But very few have a serious discussion about: how should the Workflow itself be defined? In what technical form do you express it?

This seems like a secondary concern. It's actually a core one. How a Workflow is defined determines whether it can execute reliably, whether it can be monitored, whether it remains stable as Agents are updated, and whether it can be shared and reused across teams.

This article is a complete retrospective of the evolution of Workflow definition methods in enterprise AI platform practice.


Four Stages of Technical Evolution

Stage 1: Markdown Prompt-Based Workflow Description

The original approach: use natural language and Markdown format to describe the workflow, place it in a designated directory, and let the Agent execute according to the description.

Advantages: Low barrier, flexible, human-readable — capable of quickly expressing complex business intent.

Fundamental limitation: LLMs executing Prompt descriptions are "interpreting" rather than "executing" — the same description produces a fresh interpretation each time it runs. There's no guarantee that steps will execute strictly in order and conditionally.

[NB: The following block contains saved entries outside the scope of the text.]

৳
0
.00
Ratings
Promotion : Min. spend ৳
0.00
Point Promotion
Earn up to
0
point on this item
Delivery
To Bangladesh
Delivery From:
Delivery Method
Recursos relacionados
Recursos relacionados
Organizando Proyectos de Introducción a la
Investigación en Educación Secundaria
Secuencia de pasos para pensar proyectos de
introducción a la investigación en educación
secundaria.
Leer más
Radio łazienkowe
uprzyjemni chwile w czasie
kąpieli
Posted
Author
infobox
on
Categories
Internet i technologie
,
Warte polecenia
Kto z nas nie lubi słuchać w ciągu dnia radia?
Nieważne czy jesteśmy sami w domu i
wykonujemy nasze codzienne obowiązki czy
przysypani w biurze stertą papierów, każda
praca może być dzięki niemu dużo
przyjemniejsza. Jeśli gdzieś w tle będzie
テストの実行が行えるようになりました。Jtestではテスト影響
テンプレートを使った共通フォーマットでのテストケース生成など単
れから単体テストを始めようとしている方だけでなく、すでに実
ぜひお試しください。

This isn't a Prompt quality problem; it's the theoretical ceiling of this form of expression. You can write the perfect Markdown, and the LLM will still deviate from expected step ordering on some runs, skip certain checks, or produce inconsistent judgments on branch conditions.

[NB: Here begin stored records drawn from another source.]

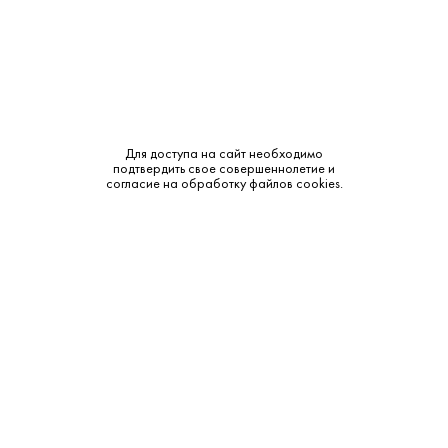
Для доступа на сайт необходимо
подтвердить свое совершеннолетие и
согласие на обработку файлов cookies.
Алкогольная продукция, представленная на сайте
https://krepkiystyle.ru/, может быть приобретена только в одном из
магазинов «Крепкий стиль», расположенных в Московской области.
Розничная продажа осуществляется на основании лицензий на
розничную продажу алкогольной продукции. Адреса
местонахождения торговых объектов, время их работы, а также иную
информацию вы можете посмотреть в разделе Магазины.
В соответствии с действующим законодательством РФ и режимом
работы магазинов, круглосуточная и дистанционная продажа
алкогольной продукции не осуществляется. Мы не осуществляем
доставку алкогольной продукции. Запрет на дистанционную продажу
алкогольной продукции установлен Федеральным законом от 22
ноября 1995 г. № 171-ФЗ и постановлением Правительства РФ от 27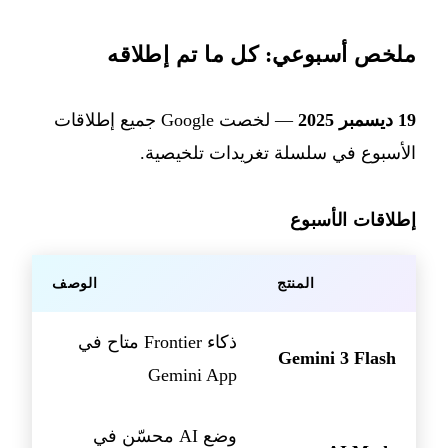
ملخص أسبوعي: كل ما تم إطلاقه
19 ديسمبر 2025
— لخصت Google جميع إطلاقات
الأسبوع في سلسلة تغريدات تلخيصية.
إطلاقات الأسبوع
المنتج
الوصف
ذكاء Frontier متاح في
Gemini 3 Flash
Gemini App
وضع AI محسّن في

Stage 2: Script-Based Orchestration (Platform Built-in Solutions)

Some enterprise AI platforms provide built-in process orchestration scripting languages to replace natural language descriptions, achieving deterministic control flow.

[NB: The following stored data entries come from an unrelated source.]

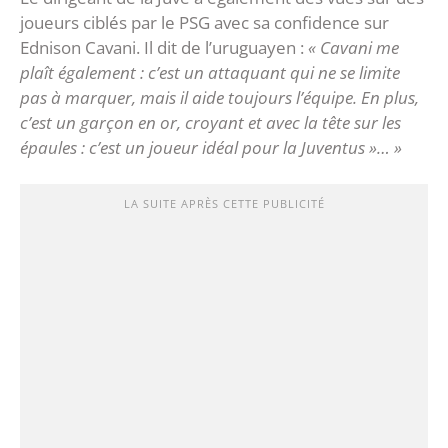
joueurs ciblés par le PSG avec sa confidence sur
Ednison Cavani. Il dit de l’uruguayen :
« Cavani me
plaît également : c’est un attaquant qui ne se limite
pas à marquer, mais il aide toujours l’équipe. En plus,
c’est un garçon en or, croyant et avec la tête sur les
épaules : c’est un joueur idéal pour la Juventus »… »
LA SUITE APRÈS CETTE PUBLICITÉ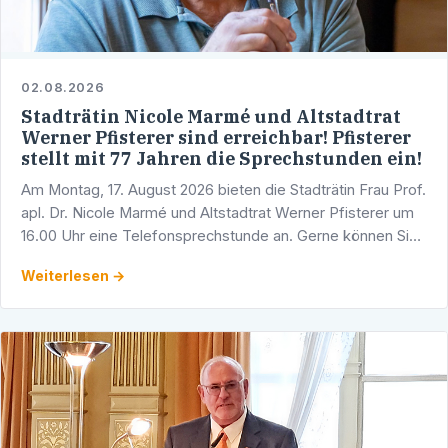
02.08.2026
Stadträtin Nicole Marmé und Altstadtrat
Werner Pfisterer sind erreichbar! Pfisterer
stellt mit 77 Jahren die Sprechstunden ein!
Am Montag, 17. August 2026 bieten die Stadträtin Frau Prof.
apl. Dr. Nicole Marmé und Altstadtrat Werner Pfisterer um
16.00 Uhr eine Telefonsprechstunde an. Gerne können Sie
sich mit Ihren Fragen, Anliegen und …
Weiterlesen →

Progress: Solved the execution determinism problem — process execution order is controlled by code, not LLM interpretation.

Hard limit encountered: Orchestration layer and Skill layer are disconnected. If scripts can only call a fixed toolset (like bash commands only) and cannot call AI Skill-layer capabilities, then Workflow execution is severely limited.

This revealed a critical requirement: the Workflow orchestration layer needs to seamlessly call AI Skills.

Stage 3: Workflow Defined as a Large Skill (Transitional)

To work around the disconnection between orchestration layer and Skill layer, a common transitional approach is to package the entire workflow as a large Skill containing complete step descriptions.

This approach has four inherent flaws:

  1. Execution accuracy unchanged: Fundamentally still using LLM to interpret natural language — no improvement in determinism
  2. No node-level monitoring: The entire Workflow is a black box with no visibility into which step failed
  3. Conceptual mixing: Workflow orchestration logic is mixed into what should be atomic capability Skills
  4. No cross-Agent collaboration: All logic in a single Agent's context, no distributed execution support

Stage 4: Native JS Workflow (Current Most Viable Form)

Enterprise AI coding platforms like Claude Code have introduced native Workflow mechanisms based on JS scripts, where each phase has code-level control and Agents are directed to complete tasks through prompts.

This is currently the closest form to engineering-ready — it also introduces new boundary problems discussed below.


The Core Tension in AI Workflows: Expressiveness vs. Execution Determinism

These four stages are fundamentally a search for balance between two extremes:

  • Natural language: High expressiveness, handles ambiguity and context dependencies, human-readable and writable — but LLM execution is unpredictable, with no guarantee of flow determinism
  • Code: Strong execution determinism, version-controllable, testable — but has technical barriers for non-developers, and rigid structure limits the Agent's ability to self-adapt to unexpected situations

Currently the most reasonable design principle: use code to control flow structure (execution order, branching conditions, checkpoints), use natural language to define the task semantics within each node.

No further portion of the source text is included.